Monday, December 27, 2021

Reason #14 update

 

    "Miss, can I go get math help during this class? I have an A and my project is done, I'm sorry to ask. My math partner got shot right before Thanksgiving, remember the one that got passed around Snapchat? He's my math partner. Well, was, he didn't come back after Thanksgiving. Neither did my math teacher, he hasn't come back yet and nobody knows if he's going to. They got a sub last week, after two weeks of the art teacher subbing, he was really nice, don't get me wrong, he really tried, but he's not a math teacher. We got a math math sub last week, but she's still trying to manage everyone's freak outs. Nobody told her about the shooting before Thanksgiving-which sounds stupid because it was on the news, it's not like she didn't know- and the kids in classes are all telling her terrible stories like someone died,  and some are like pretending to have freakouts and leaving class. I don't like the way my classmates are behaving, and I don't think this sub is going to stay, I think it's the same sub from before the break, I mean they look the same but her hair is different and you know how all math teacher look alike, but I have a B in the class and I'm not going to keep it, or do well on the SAT, if I don't go get help. My teacher from last year said she'd help me, Thank God, but she doesn't have any off hours, so I have to go during her freshman class and she'll help me while they're working. And since I have an A in this class and my project is done, I was hoping you would let me go see her during this class. I'll bring back a pass. I'm really sorry, I just don't want to fail, I don't know how so many of my classmates don't care. How can they not care about their grades? I want to go to college. My art teacher said I could get scholarships, but my grades have to be good enough to get accepted into the school. I'm not very good at math, but I was really starting to get it right before Covid. I did OK in remote because I could work in groups with smarter kids. Now I'm just lost. It's not that my partner was smart, he was just someone to work with, and I like that, it made it easier to figure things out. Thank you for the pass. I'll bring one back after class."
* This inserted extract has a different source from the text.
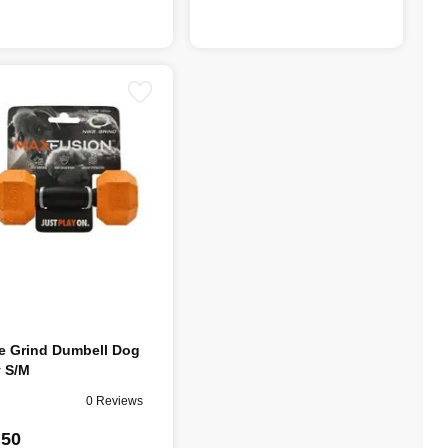
e Grind Dumbell Dog
 S/M
0 Reviews
.50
  She smiled at the student, who was still standing in front of her desk. He stood patiently while delivering his monologue. Unlike so many other kids, who talk while walking out the door. Or, simply walk out of the door. Hector was a smaller kid, wiry with deep, soft eyes. His eyes never registered how he felt about anything in a given moment, they were just soft. Kind. If it was not for the speed of his speech, she would not have known he was worried at all. About anything. His eyes seemed to register a constant calm, and comforting kindness. She handed him the pass and shooed him away with one hand, and returned to face the class. Every morning since their return to in person learning, she had to adjust her psyche to what she called "Flex Steel". Steel for obvious reasons, and flex because she never knew which direction the attack would come from. It could be admin, or another teacher. It could be an emotionally wrought student, or an angry student, or a disengaged student, or a frustrated teacher with an angry student. At this point, if a badger flew at her face, she could handle it. Flex Steel. Like an umbrella, she would just rotate the defense mechanism as a barrier between herself and the attacker, and the steel would bounce them right off, back where they came from. Many teachers and admin found her to be cold, uncaring. Students loved her. They recognized the defense, and knew that it did not always apply to them.

  It was now February. The Colorado fires had already begun, devouring an entire community before Christmas. It seemed the dry spell was here to stay. There had been little snow in the fall, and now there was talk of only freezing temperatures with no precipitation forthcoming. The comparison of the weather to the state of public education was too easy for her to bother with, and mentally she knew it did not matter. Knowing  that nothing matters and continuing to teach seemed like a ludicrous and disassociated mismatch, but here she was. Mismatched, crosshatched, patched and perplexed.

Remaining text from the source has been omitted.